Each line below that contains "tăng" counts once; report the total and nothing more.

[Excerpts from a dataset]
+++
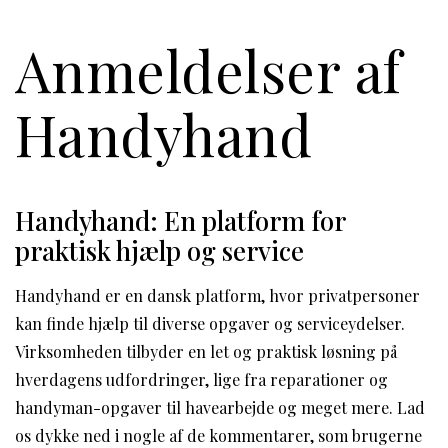
Anmeldelser af
Handyhand
Handyhand: En platform for
praktisk hjælp og service
Handyhand er en dansk platform, hvor privatpersoner
kan finde hjælp til diverse opgaver og serviceydelser.
Virksomheden tilbyder en let og praktisk løsning på
hverdagens udfordringer, lige fra reparationer og
handyman-opgaver til havearbejde og meget mere. Lad
os dykke ned i nogle af de kommentarer, som brugerne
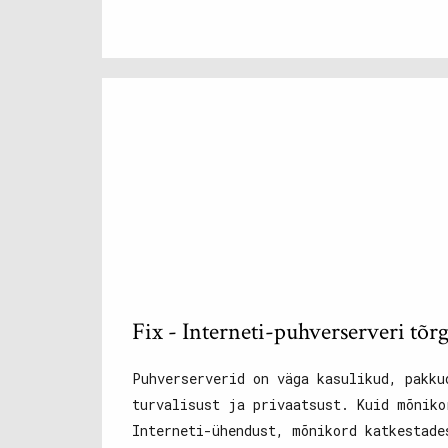
Fix - Interneti-puhverserveri tõ
Puhverserverid on väga kasulikud, pakku
turvalisust ja privaatsust. Kuid mõniko
Interneti-ühendust, mõnikord katkestade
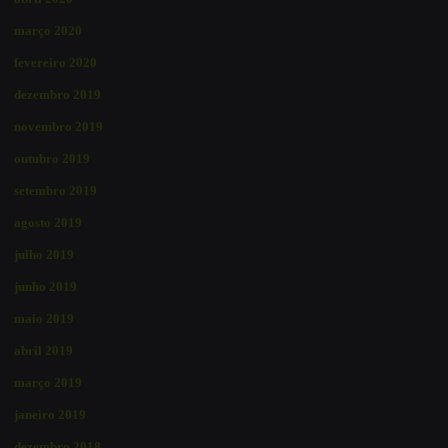
março 2020
fevereiro 2020
dezembro 2019
novembro 2019
outubro 2019
setembro 2019
agosto 2019
julho 2019
junho 2019
maio 2019
abril 2019
março 2019
janeiro 2019
dezembro 2018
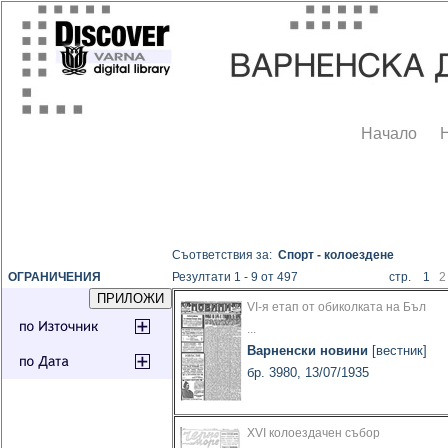
Начало
Съответствия за:
Спорт - колоездене
ОГРАНИЧЕНИЯ
Резултати 1 - 9 от 497
стр. 1
2
VI-я етап от обиколката на Бъл
...
Варненски новини
[вестник]
бр. 3980, 13/07/1935
XVI колоездачен събор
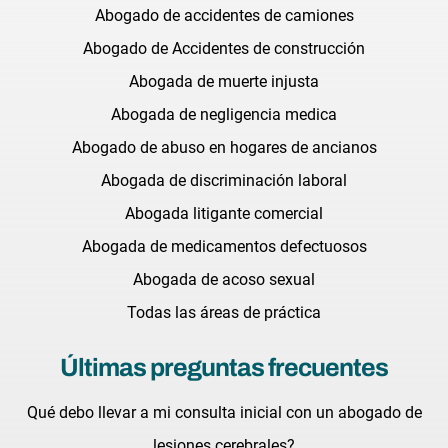
Abogado de accidentes de camiones
Abogado de Accidentes de construcción
Abogada de muerte injusta
Abogada de negligencia medica
Abogado de abuso en hogares de ancianos
Abogada de discriminación laboral
Abogada litigante comercial
Abogada de medicamentos defectuosos
Abogada de acoso sexual
Todas las áreas de práctica
Últimas preguntas frecuentes
Qué debo llevar a mi consulta inicial con un abogado de
lesiones cerebrales?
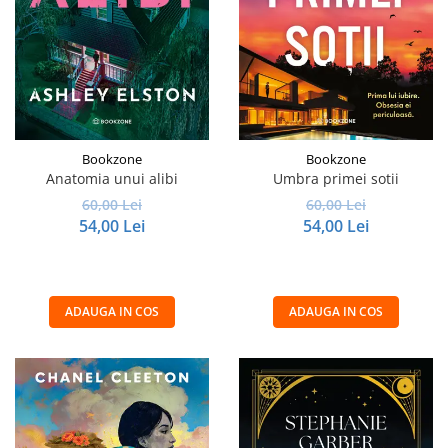
Bookzone
Bookzone
Anatomia unui alibi
Umbra primei sotii
60,00 Lei
60,00 Lei
54,00 Lei
54,00 Lei
ADAUGA IN COS
ADAUGA IN COS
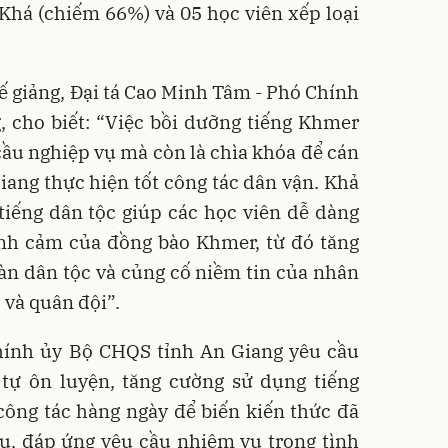
 Khá (chiếm 66%) và 05 học viên xếp loại
 bế giảng, Đại tá Cao Minh Tâm - Phó Chính
 cho biết: “Việc bồi dưỡng tiếng Khmer
cầu nghiệp vụ mà còn là chìa khóa để cán
Giang thực hiện tốt công tác dân vận. Khả
tiếng dân tộc giúp các học viên dễ dàng
ình cảm của đồng bào Khmer, từ đó tăng
àn dân tộc và củng cố niềm tin của nhân
 và quân đội”.
Chính ủy Bộ CHQS tỉnh An Giang yêu cầu
 tự ôn luyện, tăng cường sử dụng tiếng
công tác hàng ngày để biến kiến thức đã
ụ, đáp ứng yêu cầu nhiệm vụ trong tình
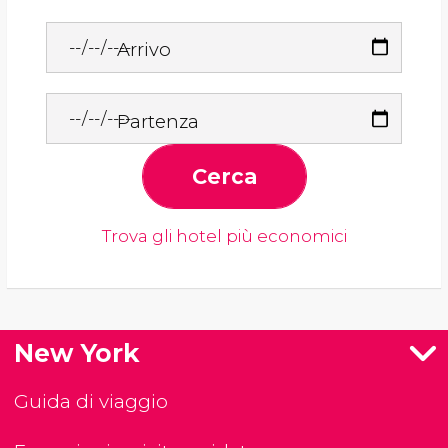
Arrivo
Partenza
Cerca
Trova gli hotel più economici
New York
Guida di viaggio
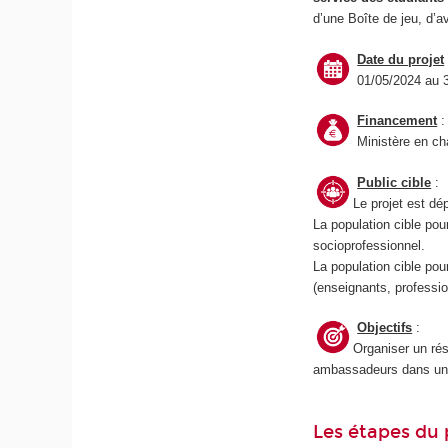
d’une Boîte de jeu, d’a
Date du projet
01/05/2024 au 
Financement
:
Ministère en cha
Public cible
:
Le projet est dé
La population cible pou
socioprofessionnel.
La population cible pou
(enseignants, professi
Objectifs
:
Organiser un r
ambassadeurs dans un ob
Les étapes du 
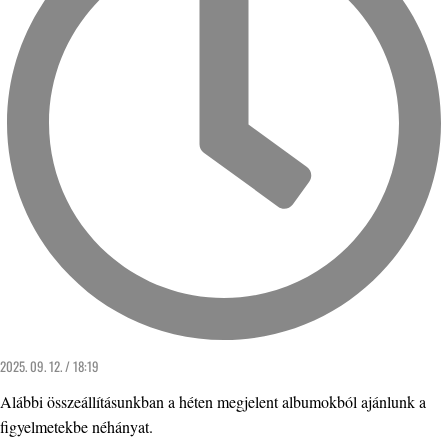
2025. 09. 12. / 18:19
Alábbi összeállításunkban a héten megjelent albumokból ajánlunk a
figyelmetekbe néhányat.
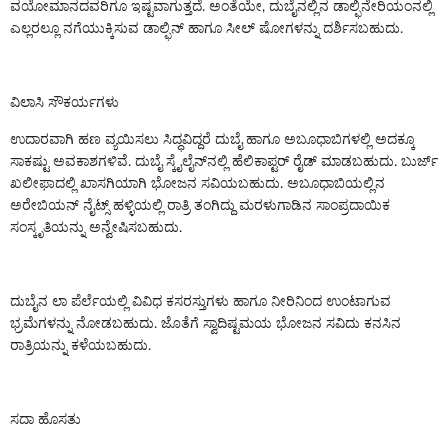
ವಯೋಮಾನದವರಿಗೂ ಇಷ್ಟವಾಗುತ್ತದೆ. ಅಂತೆಯೇ, ದುಬೈನಲ್ಲಿನ ಡಾಲ್ಫಿನೇರಿಯಂನಲ್ಲಿ
ಎಲ್ಲರಲ್ಲೂ ನಗೆಯುಕ್ಕಿಸುವ ಡಾಲ್ಫಿನ್ ಹಾಗೂ ಸೀಲ್ ಷೋಗಳನ್ನು ದರ್ಶಿಸಬಹುದು.
ವಿಲಾಸಿ ಸೌಕರ್ಯಗಳು
ಉದಾರವಾಗಿ ಹಣ ವ್ಯಯಿಸಲು ಸಿದ್ಧವಿದ್ದರೆ ದುಬೈ ಹಾಗೂ ಅಬೂಧಾಬಿಗಳಲ್ಲಿ ಅದಕ್ಕೂ
ಸಾಕಷ್ಟು ಅವಕಾಶಗಳಿವೆ. ದುಬೈ ಸ್ಕೈಲೈನ್‌ನಲ್ಲಿ ಹೆಲಿಕಾಪ್ಟರ್ ರೈಡ್ ಮಾಡಬಹುದು. ಬುರ್ಜ್
ಖಲೀಫಾದಲ್ಲಿ ಖಾಸಗಿಯಾಗಿ ಭೋಜನ ಸವಿಯಬಹುದು. ಅಬೂಧಾಬಿಯಲ್ಲಿನ
ಅರೇಬಿಯನ್ ನೈಟ್ಸ್ ಹಳ್ಳಿಯಲ್ಲಿ ರಾತ್ರಿ ತಂಗಿದ್ದು ಮರಳುಗಾಡಿನ ಸಾಂಪ್ರದಾಯಿಕ
ಸಂಸ್ಕೃತಿಯನ್ನು ಅನ್ವೇಷಿಸಬಹುದು.
ದುಬೈನ ಲಾ ಪೆರ್ಲೆಯಲ್ಲಿ ವಿವಿಧ ಕಸರಸ್ತುಗಳು ಹಾಗೂ ನೀರಿನಿಂದ ಉಂಟಾಗುವ
ಭ್ರಮೆಗಳನ್ನು ನೋಡಬಹುದು. ಜೊತೆಗೆ ಸ್ವಾದಿಷ್ಟಮಯ ಭೋಜನ ಸವಿದು ಕನಸಿನ
ರಾತ್ರಿಯನ್ನು ಕಳೆಯಬಹುದು.
ಸದಾ ಹೊಸತು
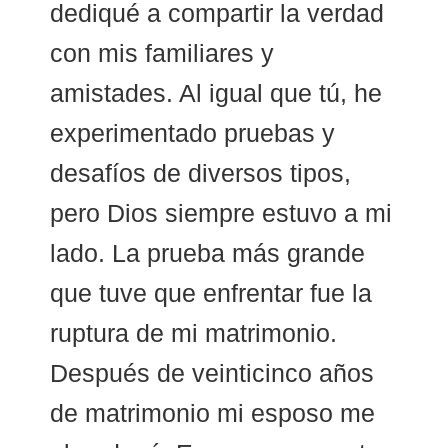
dediqué a compartir la verdad
con mis familiares y
amistades. Al igual que tú, he
experimentado pruebas y
desafíos de diversos tipos,
pero Dios siempre estuvo a mi
lado. La prueba más grande
que tuve que enfrentar fue la
ruptura de mi matrimonio.
Después de veinticinco años
de matrimonio mi esposo me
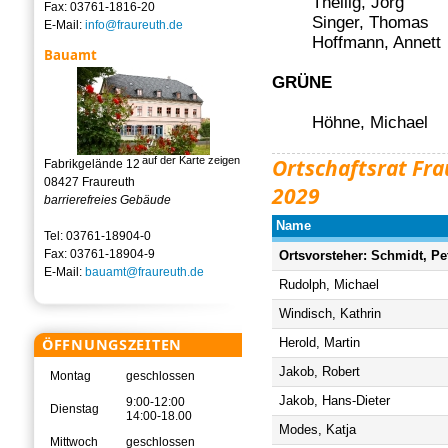
Theilig, Jörg
Fax: 03761-1816-20
Singer, Thomas
E-Mail:
info@fraureuth.de
Hoffmann, Annett
Bauamt
GRÜNE
Höhne, Michael
auf der Karte zeigen
Ortschaftsrat Fra
Fabrikgelände 12
08427 Fraureuth
2029
barrierefreies Gebäude
Name
Tel: 03761-18904-0
Fax: 03761-18904-9
Ortsvorsteher: Schmidt, Pe
E-Mail:
bauamt@fraureuth.de
Rudolph, Michael
Windisch, Kathrin
ÖFFNUNGSZEITEN
Herold, Martin
Jakob, Robert
Montag
geschlossen
Jakob, Hans-Dieter
9:00-12:00
Dienstag
14:00-18.00
Modes, Katja
Mittwoch
geschlossen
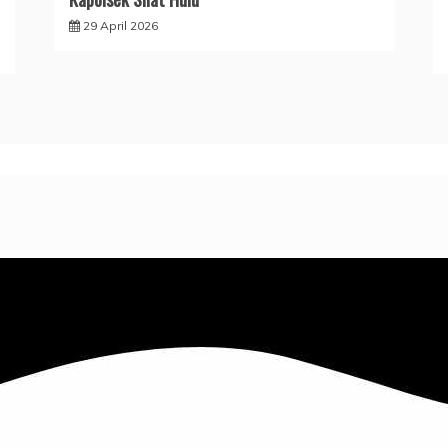
29 April 2026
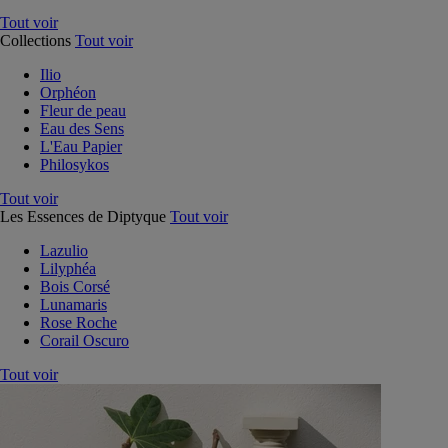
Tout voir
Collections
Tout voir
Ilio
Orphéon
Fleur de peau
Eau des Sens
L'Eau Papier
Philosykos
Tout voir
Les Essences de Diptyque
Tout voir
Lazulio
Lilyphéa
Bois Corsé
Lunamaris
Rose Roche
Corail Oscuro
Tout voir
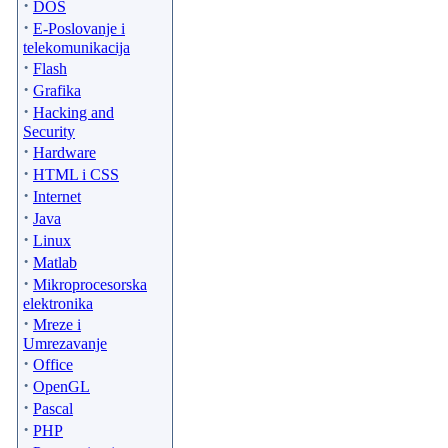
·
DOS
·
E-Poslovanje i
telekomunikacija
·
Flash
·
Grafika
·
Hacking and
Security
·
Hardware
·
HTML i CSS
·
Internet
·
Java
·
Linux
·
Matlab
·
Mikroprocesorska
elektronika
·
Mreze i
Umrezavanje
·
Office
·
OpenGL
·
Pascal
·
PHP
+++
### PROBLEM SOLUTION
2